Dinas Kelautan dan Perikanan Kota Bima Gelar Seleksi Penyewaan Aset Daerah

Dinas Kelautan dan Perikanan Kota Bima menggelar seleksi terbuka penyewaan aset daerah berupa fasilitas Cold Storage dan Pabrik ES kepada para pengusaha lokal yang ada di Kota Bima. Langkah ini dilakukan sebagai upaya optimalisasi pemanfaatan aset daerah sekaligus mendukung peningkatan sektor perikanan di wilayah Kota Bima. Rabu, (25/2/2026).

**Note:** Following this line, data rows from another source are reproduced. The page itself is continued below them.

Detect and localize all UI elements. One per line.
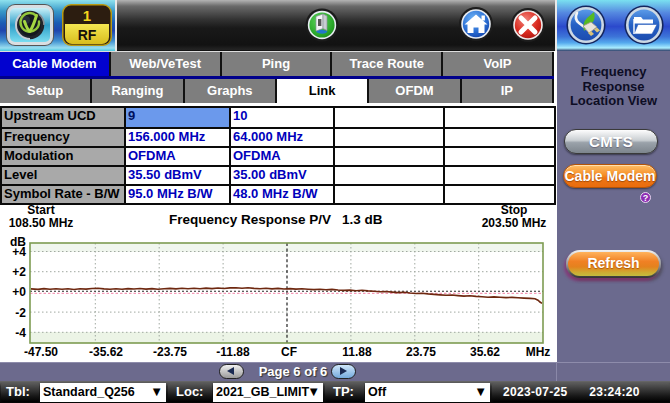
svg-text:1: 1 [83,7,91,24]
svg-text:35.62: 35.62 [470,345,500,359]
svg-text:-4: -4 [15,326,26,340]
svg-text:-47.50: -47.50 [24,345,58,359]
svg-text:-35.62: -35.62 [89,345,123,359]
svg-text:23.75: 23.75 [406,345,436,359]
svg-text:-11.88: -11.88 [216,345,250,359]
svg-text:RF: RF [78,27,97,43]
svg-text:CF: CF [281,345,297,359]
svg-text:-23.75: -23.75 [153,345,187,359]
svg-text:+2: +2 [12,265,26,279]
svg-text:MHz: MHz [526,345,551,359]
svg-text:+0: +0 [12,285,26,299]
svg-text:-2: -2 [15,306,26,320]
svg-text:+4: +4 [12,245,26,259]
svg-text:11.88: 11.88 [342,345,372,359]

Kepala Dinas Kelautan dan Perikanan Kota Bima, Junaidin, ST., yang dikonfirmasi melalui via telpon, menyampaikan bahwa seleksi ini bertujuan untuk melakukan pemberdayaan kepada masyarakat, atau pengusaha lokal Kota  Bima, khususnya yang bergerak di bidang Kelautan dan Perikanan. Menurutnya, keberadaan cold storage dan pabrik es ini sangat penting, dan menguntungkan bagi pengusaha ikan, karena dapat menjaga kualitas hasil tangkapan nelayan, memperpanjang masa simpan ikan, dan tentu meningkatkan pendapatan pengusaha.

“Melalui seleksi ini, kami berharap mendapatkan pengusaha atau UD. Koperasi yang berkomitmen memiliki manajerial yang baik, serta mampu memberikan kontribusi terhadap peningkatan Pendapatan Asli Daerah (PAD),” ujarnya.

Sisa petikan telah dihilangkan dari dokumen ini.